I would think there'd be some very minor bleeds at a minimum. Like the fan churns the air, and that definitely turns a lot of its energy into heat, but someone of that energy is spent on actual movement, not simply heating air particles. But without more precise figures for that, "well over 90%", or whatever my exact wording was, is true and precise enough to make my point. I could have looked up a more precise figure, but it wouldn't have significantly impacted the very rough math that was only intended to approximate the truth well enough to illustrate the point.

[–] AHemlocksLie@lemmy.zip 4 points 1 week ago

Yeah, a much smaller heat source will produce a much smaller heat bubble. 100 MW is an amount of power that's difficult to comprehend. A home in the US consumes an average of ~11 MW in an entire year. Every single hour that a 100 MW data center operates, it consumes enough power for a little over 9 homes to run ALL YEAR. Every single day, enough power for almost 225 homes to run for a YEAR. The heat output of a data center is orders of magnitude higher than a parking lot.

[–] AHemlocksLie@lemmy.zip 2 points 1 week ago (2 children)

I said over 90% because I couldn't remember the correct figure. I wanted to be as accurate as I could be with full confidence. If you think something I said was inaccurate, feel free to correct me, but so far, it looks like I was right but could have been more precise if I'd wanted to spend even more time fact checking.

[–] AHemlocksLie@lemmy.zip 39 points 1 week ago

I mean I'm sure they'd like to just ship safe code in the first place. But if that's not their expertise and they demonstrate that repeatedly, we gotta take steps ourselves. Secure is obviously best, but I'd rather have insecure Jellyfin behind a VPN than no Jellyfin at all.

[–] AHemlocksLie@lemmy.zip 3 points 1 week ago* (last edited 1 week ago)
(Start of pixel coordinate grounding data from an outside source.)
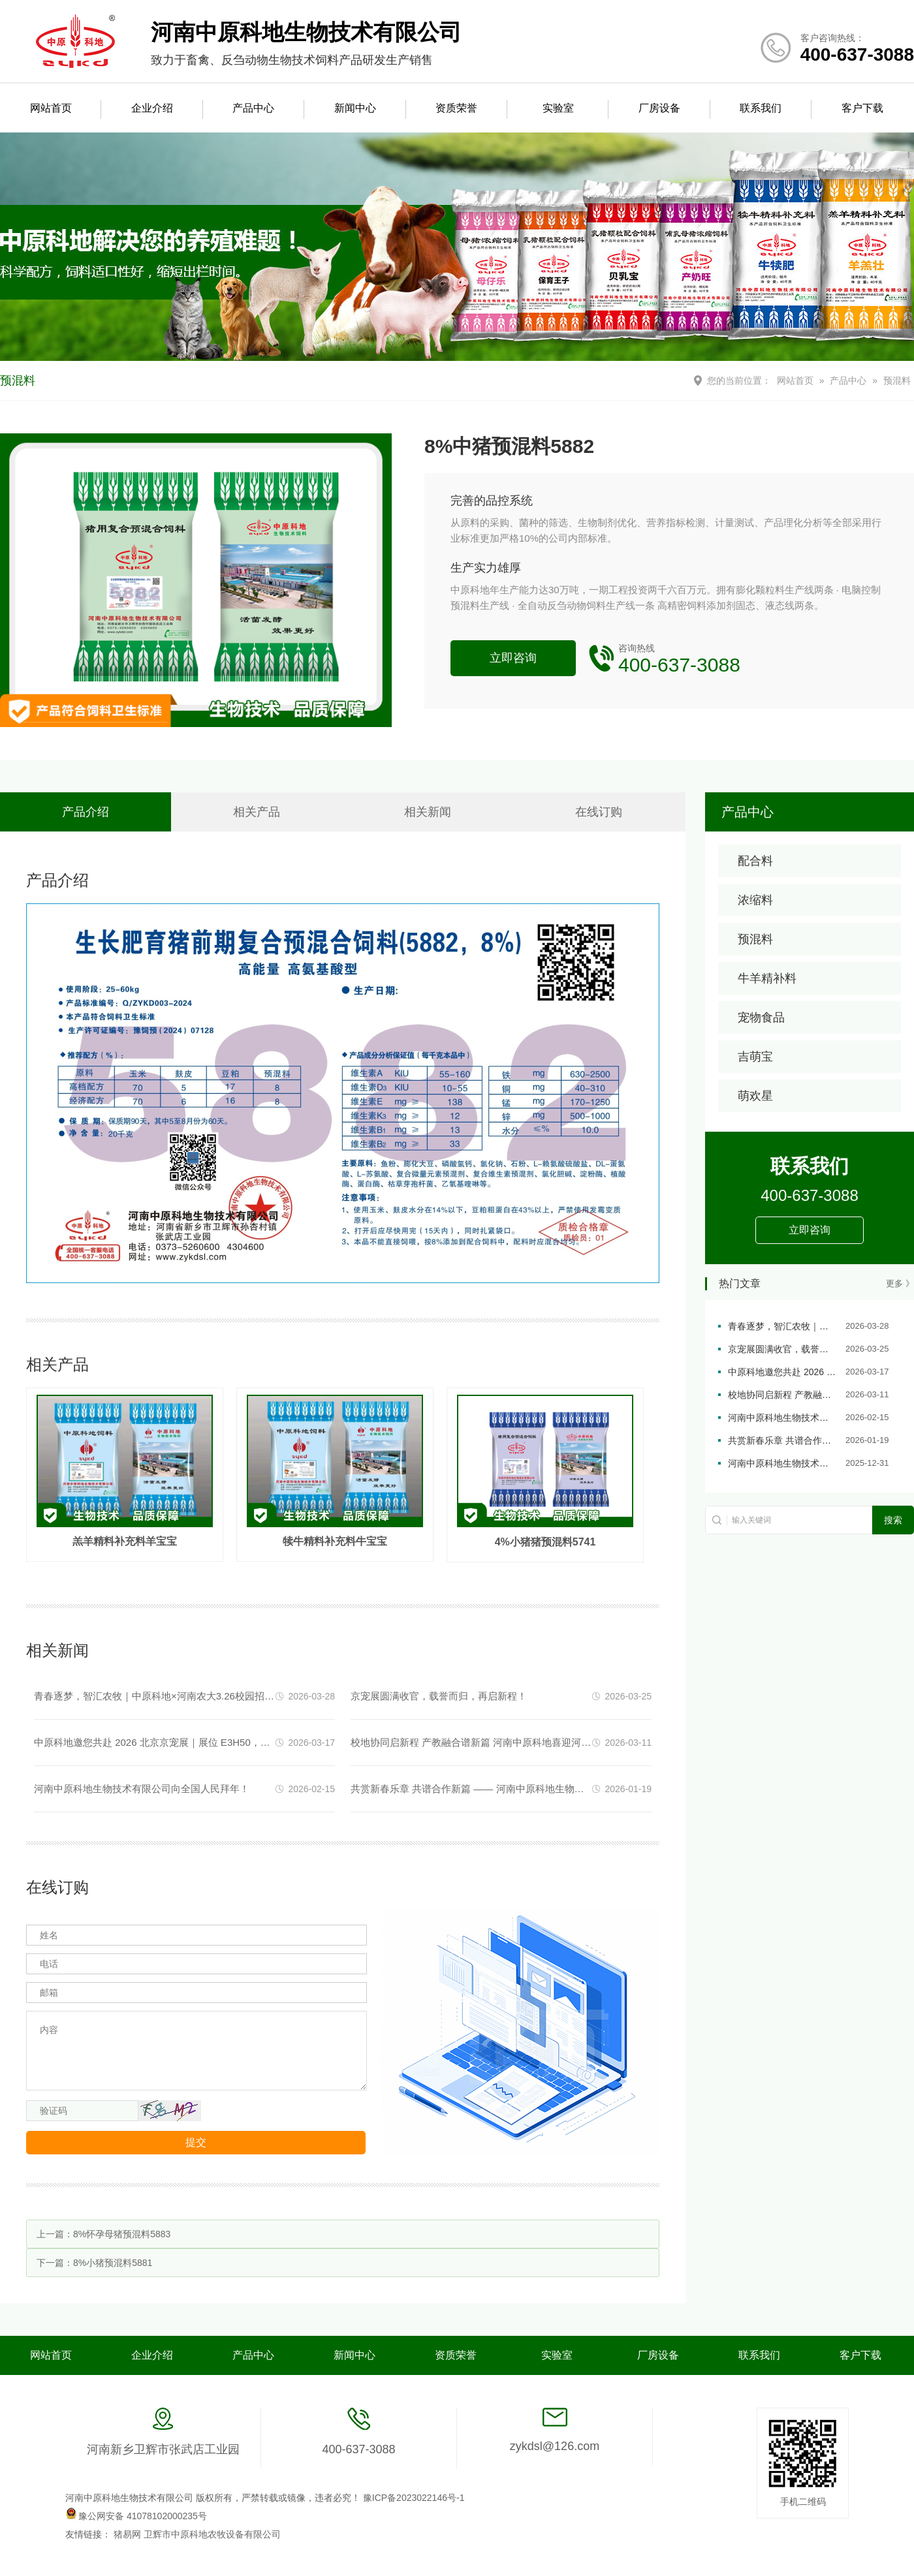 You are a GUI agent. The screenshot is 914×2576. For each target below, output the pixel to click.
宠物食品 (761, 1017)
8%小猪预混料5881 (112, 2263)
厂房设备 (659, 108)
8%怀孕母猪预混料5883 (121, 2234)
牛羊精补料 (767, 978)
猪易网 (129, 2534)
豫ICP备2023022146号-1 (414, 2497)
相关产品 (256, 811)
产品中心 (253, 108)
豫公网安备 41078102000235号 (136, 2516)
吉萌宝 (755, 1056)
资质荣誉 (456, 108)
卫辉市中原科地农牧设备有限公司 (212, 2534)
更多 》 (900, 1283)
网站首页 (51, 108)
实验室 (558, 108)
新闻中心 (355, 108)
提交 (195, 2142)
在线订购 (598, 811)
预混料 (897, 380)
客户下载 (862, 108)
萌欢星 (755, 1095)
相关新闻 (427, 811)
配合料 (755, 860)
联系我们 (760, 108)
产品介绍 (85, 811)
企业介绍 (152, 108)
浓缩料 (755, 900)
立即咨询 (513, 657) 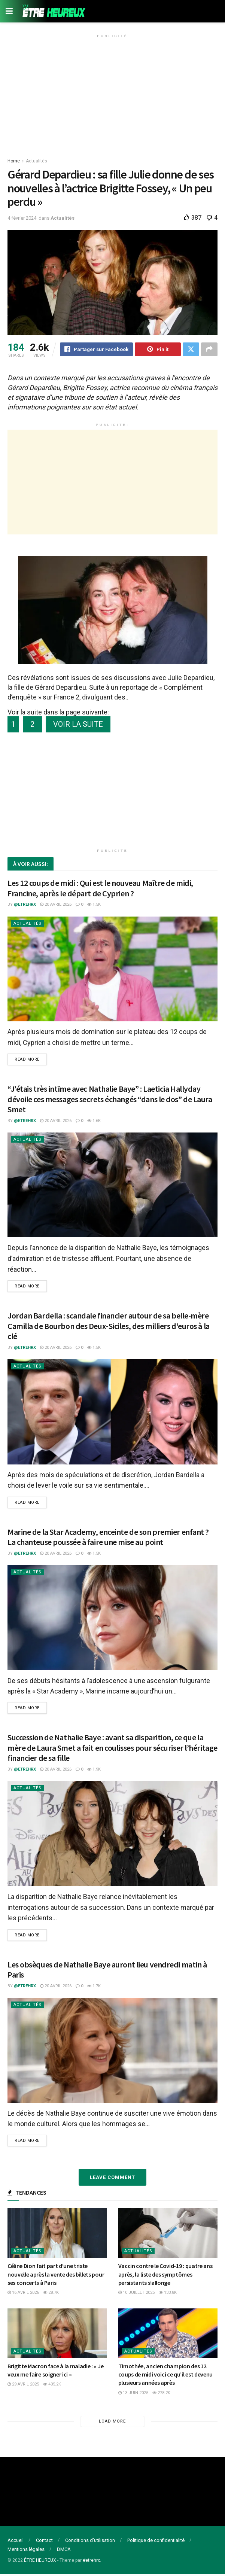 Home (13, 161)
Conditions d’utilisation (90, 2542)
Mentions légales (26, 2551)
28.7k (51, 2294)
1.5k (94, 904)
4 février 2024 (21, 218)
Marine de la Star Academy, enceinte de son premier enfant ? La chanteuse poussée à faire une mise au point (108, 1537)
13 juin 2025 (133, 2394)
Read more (27, 1060)
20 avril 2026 (56, 904)
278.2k (161, 2394)
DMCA (64, 2551)
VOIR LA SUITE (78, 724)
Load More (112, 2423)
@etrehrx (25, 904)
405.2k (52, 2386)
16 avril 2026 (23, 2294)
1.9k (94, 1770)
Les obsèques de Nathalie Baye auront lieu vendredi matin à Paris (107, 1971)
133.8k (168, 2294)
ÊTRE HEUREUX (40, 2562)
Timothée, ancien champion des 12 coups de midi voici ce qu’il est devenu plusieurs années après (165, 2376)
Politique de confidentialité (156, 2542)
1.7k (94, 1987)
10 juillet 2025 (136, 2294)
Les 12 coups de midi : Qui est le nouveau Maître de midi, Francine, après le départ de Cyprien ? (100, 888)
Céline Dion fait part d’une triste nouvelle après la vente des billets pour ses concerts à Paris (55, 2276)
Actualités (36, 161)
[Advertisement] (112, 93)
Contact (44, 2542)
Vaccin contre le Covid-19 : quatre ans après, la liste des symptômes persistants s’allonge (165, 2276)
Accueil (15, 2542)
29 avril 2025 (23, 2386)
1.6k (94, 1121)
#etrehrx (91, 2562)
No, it'll all happen inside the data center. The problem with that is computers hate all that heat, so they pipe it all away and dump it outside to the best of their ability. The data center may not be 6 miles wide, but then the wind starts blowing the heat around. Hell, even on a perfectly still day, heat would radiate out. They're making enough heat to keep every single home in a city of 500,000+ people comfortable in winter, so it's either that or the data center turns into the world's largest oven.

[–] AHemlocksLie@lemmy.zip 0 points 1 week ago (5 children)

My understanding is that some tiny portion, like 1-2%, is actually used in a meaningful way to do calculations to do what you want, but that could incorrect. Or it may be that that tiny portion still inevitably turns to heat, just indirectly somehow. I'm not sure, though, you could be right.

[–] AHemlocksLie@lemmy.zip 30 points 1 week ago* (last edited 1 week ago) (13 children)

Large data centers can consume over 100 MW of power. Almost ALL the energy a computer consumes is turned into heat, like well over 90%. A home AC unit pulls a little under 1 kW, and I think heating is about the same so that's equivalent to heating over 100,000 homes, except those homes will eventually get warm and stop running the heat. The data center churns all day, every day. Given that, it may be equivalent to all the heat put out in more like 250,000 homes. Data centers produce an ABSURD amount of heat.

Edit: and keep in mind, that's HOMES, not people. Average people per household in the US is 2.5, so that's heating for over 600,000 people.

[–] AHemlocksLie@lemmy.zip 2 points 1 week ago

True, but unless that new group is willing to step up and invest in physical device production to directly compete, I don't think it's going to be the same. The type of people buying a dedicated NAS with a custom OS are looking for as close to a plug and play solution ad they can get. They're less inclined to reinstall the OS on their new NAS, and the market is probably going to favor the now proprietary version TrueNAS sells, especially if they take steps to make it difficult to replace the OS on their devices.